## Tarun Nadipalli - 705.603 Creating AI-Enabled Systems Final Project

For my final project, I decided to build my own content-based song recommendation application with the Spotify API. Users are able to input a link to a Spotify playlist that contains songs they like and my application will send back a link to playlist that contains my recommended songs. 

In the previous guide `data_analysis.ipynb`, I described the data I used and the design decisions I decided to implement (mainly excluding genre and artists from my dataset). In this notebook, we will walkthrough the full recommendation engine in `recommend.py` by describing the different TensorFlow models we have created along with how they play into the two steps of creating recommendations: retrieval and ranking.

Ultimately, recommender systems use user feedback (note: we only have implicit feedback in our use case)on certain items to extrapolate and predict how that user would rate other items.
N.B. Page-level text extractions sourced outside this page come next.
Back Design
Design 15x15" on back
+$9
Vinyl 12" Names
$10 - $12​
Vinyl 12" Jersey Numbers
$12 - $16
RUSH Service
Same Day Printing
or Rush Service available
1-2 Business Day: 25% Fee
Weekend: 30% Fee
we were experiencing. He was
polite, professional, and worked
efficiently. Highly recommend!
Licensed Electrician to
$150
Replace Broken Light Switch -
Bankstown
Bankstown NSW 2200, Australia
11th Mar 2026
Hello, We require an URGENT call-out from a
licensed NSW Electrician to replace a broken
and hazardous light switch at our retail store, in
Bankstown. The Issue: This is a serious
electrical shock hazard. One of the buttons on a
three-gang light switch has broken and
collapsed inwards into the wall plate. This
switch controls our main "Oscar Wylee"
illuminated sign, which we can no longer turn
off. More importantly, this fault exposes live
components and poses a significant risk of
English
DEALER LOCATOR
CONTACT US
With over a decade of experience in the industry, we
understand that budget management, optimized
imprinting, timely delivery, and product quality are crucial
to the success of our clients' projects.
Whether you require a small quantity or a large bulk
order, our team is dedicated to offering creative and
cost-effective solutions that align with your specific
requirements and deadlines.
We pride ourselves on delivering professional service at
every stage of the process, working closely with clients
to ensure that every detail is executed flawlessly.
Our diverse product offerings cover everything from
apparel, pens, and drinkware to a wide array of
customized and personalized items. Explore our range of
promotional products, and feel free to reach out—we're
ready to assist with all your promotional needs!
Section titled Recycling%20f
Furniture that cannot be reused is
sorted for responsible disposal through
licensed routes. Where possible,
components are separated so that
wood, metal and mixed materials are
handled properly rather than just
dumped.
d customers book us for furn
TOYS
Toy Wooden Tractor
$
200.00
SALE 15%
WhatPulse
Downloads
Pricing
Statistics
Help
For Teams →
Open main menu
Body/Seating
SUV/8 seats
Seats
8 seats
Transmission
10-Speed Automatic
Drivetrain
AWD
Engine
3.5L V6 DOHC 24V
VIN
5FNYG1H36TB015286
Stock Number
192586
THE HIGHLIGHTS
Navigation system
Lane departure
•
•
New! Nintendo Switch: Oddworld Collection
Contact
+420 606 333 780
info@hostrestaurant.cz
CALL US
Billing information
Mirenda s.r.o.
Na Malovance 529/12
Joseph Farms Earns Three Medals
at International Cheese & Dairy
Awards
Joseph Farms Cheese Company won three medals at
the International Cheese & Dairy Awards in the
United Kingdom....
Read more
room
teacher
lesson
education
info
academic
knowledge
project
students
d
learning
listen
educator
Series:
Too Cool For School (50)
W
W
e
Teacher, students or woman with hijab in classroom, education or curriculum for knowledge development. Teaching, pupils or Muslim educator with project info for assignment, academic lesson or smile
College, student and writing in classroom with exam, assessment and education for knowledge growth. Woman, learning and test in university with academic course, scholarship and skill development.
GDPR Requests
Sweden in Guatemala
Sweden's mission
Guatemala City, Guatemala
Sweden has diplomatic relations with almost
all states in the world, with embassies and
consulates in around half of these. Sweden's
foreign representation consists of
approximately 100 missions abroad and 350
The items with the highest predicted ratings are then recommended to the user. To do so, these systems consist of two different stages, retrieval and ranking. 

In the retrieval stage, the model is trained on the input data and whittles down the large dataset of potential recommendations to just a few hundred. Once the potential recommendations that wouldn't be interesting to the user are weeded out, we send the smaller set of recommendations to the ranking stage. 

In the ranking stage, the small set of potential recommendations is analyzed to find the likelihood that the user will enjoy that recommendation. The recommendations with the highest likelihood are then returned to the user.

Note: People often refer to the user data/preferences as query data, whereas potential recommendations are referred to as candidates.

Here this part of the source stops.